The World Bank recommends extending South Africa's SEZ tax incentive nationwide
Tuesday 07 July 2026 - 04:30pm
South Africa's Minister of Trade, Industry and Competition, Parks Tau, addresses a media briefing hosted by the Department of Trade, Industry and Competition (DTIC). Photo Credit: DTIC
NNA News - The World Bank has recommended that South Africa extend its 15% corporate income tax incentive to all special economic zones (SEZs), arguing that the country already has the infrastructure, legal framework, and institutional capacity needed to build a world-class SEZ programme.
South Africa’s Minister of Trade, Industry and Competition, Parks Tau, welcomed the findings in a statement issued by his office and the Department of Trade, Industry and Competition (DTIC) on Monday, saying the assessment showed progress in implementing South Africa’s SEZ programme. “As government, we are encouraged by the outcomes of this study. It has confirmed the impressive progress that we have achieved in the roll-out of the programme, as well as the hugely positive impact that it has had on the economy of the country in general and the provinces where they are located in particular,” Tau said.

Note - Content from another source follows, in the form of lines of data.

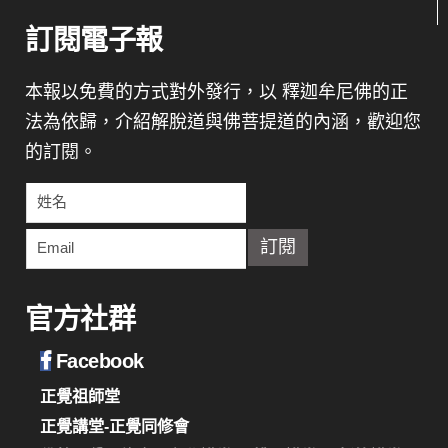
訂閱電子報
本報以免費的方式對外發行，以 釋迦牟尼佛的正
法為依歸，介紹解脫道與佛菩提道的內涵，歡迎您
的訂閱。
官方社群
Facebook
正覺祖師堂
正覺講堂-正覺同修會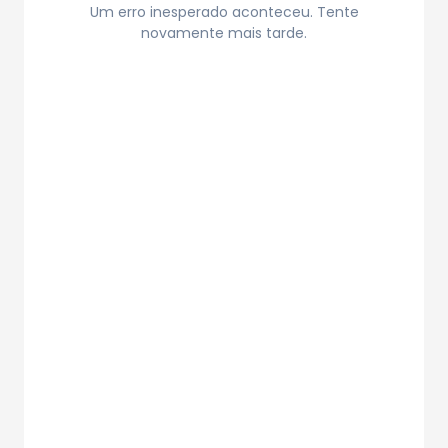
Um erro inesperado aconteceu. Tente
novamente mais tarde.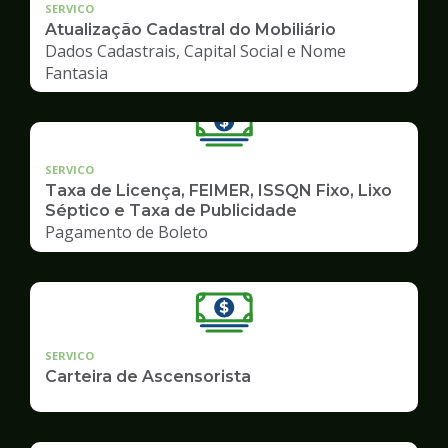
SERVICO
Atualização Cadastral do Mobiliário
Dados Cadastrais, Capital Social e Nome
Fantasia
SERVICO
Taxa de Licença, FEIMER, ISSQN Fixo, Lixo
Séptico e Taxa de Publicidade
Pagamento de Boleto
SERVICO
Carteira de Ascensorista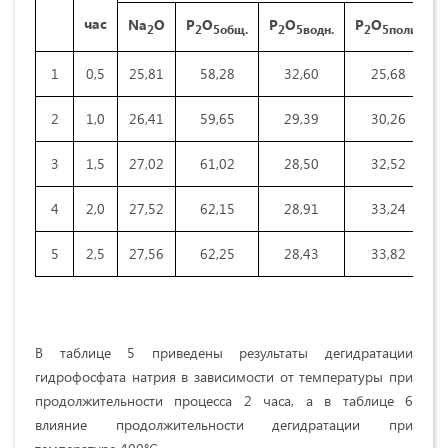
час
Na
O
P
O
P
O
P
O
2
2
5общ.
2
5водн.
2
5поли.
1
0,5
25,81
58,28
32,60
25,68
2
1,0
26,41
59,65
29,39
30,26
3
1,5
27,02
61,02
28,50
32,52
4
2,0
27,52
62,15
28,91
33,24
5
2,5
27,56
62,25
28,43
33,82
В таблице 5 приведены результаты дегидратации
гидрофосфата натрия в зависимости от температуры при
продолжительности процесса 2 часа, а в таблице 6
влияние продолжительности дегидратации при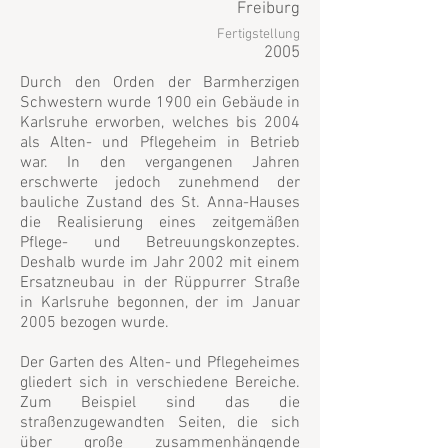
Freiburg
Fertigstellung
2005
Durch den Orden der Barmherzigen
Schwestern wurde 1900 ein Gebäude in
Karlsruhe erworben, welches bis 2004
als Alten- und Pflegeheim in Betrieb
war. In den vergangenen Jahren
erschwerte jedoch zunehmend der
bauliche Zustand des St. Anna-Hauses
die Realisierung eines zeitgemäßen
Pflege- und Betreuungskonzeptes.
Deshalb wurde im Jahr 2002 mit einem
Ersatzneubau in der Rüppurrer Straße
in Karlsruhe begonnen, der im Januar
2005 bezogen wurde.
Der Garten des Alten- und Pflegeheimes
gliedert sich in verschiedene Bereiche.
Zum Beispiel sind das die
straßenzugewandten Seiten, die sich
über große zusammenhängende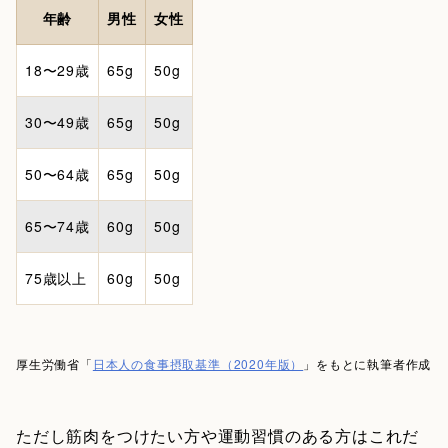
年齢
男性
女性
18〜29歳
65g
50g
30〜49歳
65g
50g
50〜64歳
65g
50g
65〜74歳
60g
50g
75歳以上
60g
50g
厚生労働省「
日本人の食事摂取基準（2020年版）
」をもとに執筆者作成
ただし筋肉をつけたい方や運動習慣のある方はこれだ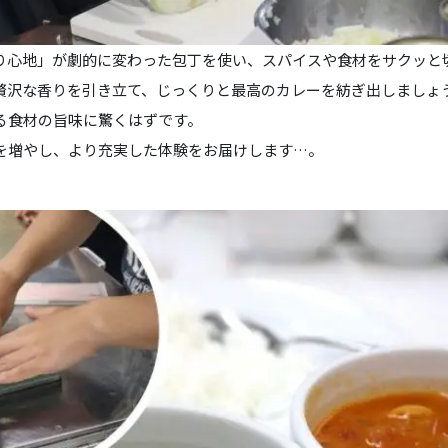
り心地」が劇的に変わった包丁を使い、スパイスや食材をサクッと
贅沢な香りを引き立て、じっくりと最高のカレーを紡ぎ出しましょ
る食材の旨味に驚くはずです。
を増やし、より充実した体験をお届けします…。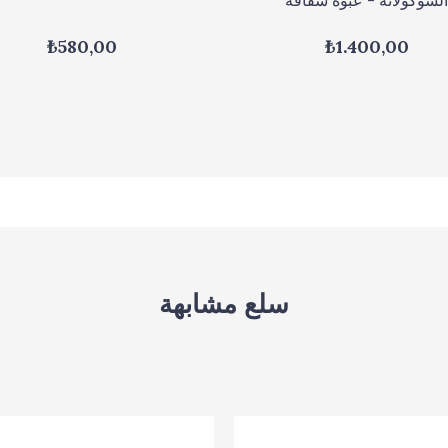
₺580,00
₺1.400,00
سلع مشابهة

A Special Economic Zone (SEZ) is a geographically designated area where different laws and business rules apply compared with the rest of the country. Governments use SEZs to attract investment, boost exports, and create jobs by offering incentives such as tax relief, customs benefits, and improved infrastructure. South Africa established the SEZ programme to replace the earlier Industrial Development Zones (IDZs) and broaden the focus of industrialisation. The programme was formalised through the Special Economic Zones Act No. 16 of 2011 and is aligned with the National Industrial Policy Framework and the New Growth Path.
Under the Act, SEZs can take several forms. An Industrial Development Zone is a purpose-built estate focused on value-added and export-oriented manufacturing and services. A free port is a duty-free area adjacent to a port for the storage, repackaging, or processing of imported goods. A Free Trade Zone keeps the focus on developing a specific sector or industry that is primarily aimed at export markets. The World Bank assessment examined South Africa’s SEZ programme through surveys across all 12 zones, interviews with provincial government representatives and businesses operating within the zones, and administrative data from government institutions.
The assessment also drew on information from the DTIC, the South African Revenue Service (SARS), National Treasury, and international case studies from India, China, Poland, the United Arab Emirates, and Jordan. According to the assessment, South Africa has the infrastructure, legal framework, and institutional capacity required to operate a world-class SEZ programme.

The World Bank headquarters in Washington, D.C. The institution has recommended that South Africa expand its 15% corporate income tax incentive to all Special Economic Zones (SEZs). Photo Credit: World Bank
The report also highlighted the economic contribution of existing zones, with the DTIC reporting that operational SEZs have generated R14.8 billion in revenue and created more than 30 000 jobs in the country. “The fact that R14.8 billion in revenue has been generated by operational SEZs, and that more than 30 000 jobs have been created, speaks volumes about the capacity and potential of the programme to contribute immensely to the country’s economic growth, transformation, and industrialisation,” Tau added.
DTIC said the findings will guide the government's review of the next phase of SEZ development under the Revised Special Economic Zones Implementation Model, which forms part of the Spatial Industrial Development Strategy. “The study has identified various areas for improvement and recommendations, which we need to thoroughly analyse and consider implementing in line with the Revised Special Economic Zones Implementation Model,” he explained.
The proposed measures include extending the 15% corporate income tax rate to all SEZs, introducing a five-year intervention framework for underperforming zones, and establishing private-sector industrial parks within SEZs using the Dube TradePort model. The report also suggests making official agreements for municipal services, accelerating mixed-use developments for small and medium-sized businesses, and setting up a special fund for SEZs with different financing options for infrastructure and buildings.
The recommendations come as South Africa continues to expand its SEZ network. The DTIC reported that the country has 13 designated SEZs across eight provinces, supporting industries including automotive manufacturing, renewable energy, agro-processing, pharmaceuticals, and petrochemicals. Nine SEZs are currently operational: Coega, East London, Richards Bay, Dube TradePort, Maluti-a-Phofung, Saldanha Bay, OR Tambo, Atlantis, and Tshwane Automotive.
The newest zone, the Fetakgomo Tubatse SEZ in Limpopo, focuses on mining, mineral beneficiation, energy, agriculture, and automotive production. The operational zones have attracted 224 investors and secured more than R31.7 billion in committed investment, supporting 28 821 permanent jobs, according to DTIC. For the current financial year, Tau said the department has already developed several interventions, some of which align with the World Bank’s recommendations. “We have already designed various interventions that we have prioritised for this financial year, some of which are in line with the study’s recommendations. These are going to result in more SEZs being designated, more investments flowing into the SEZs, more jobs being created, and more small businesses being created in and around the SEZs,” Tau stated.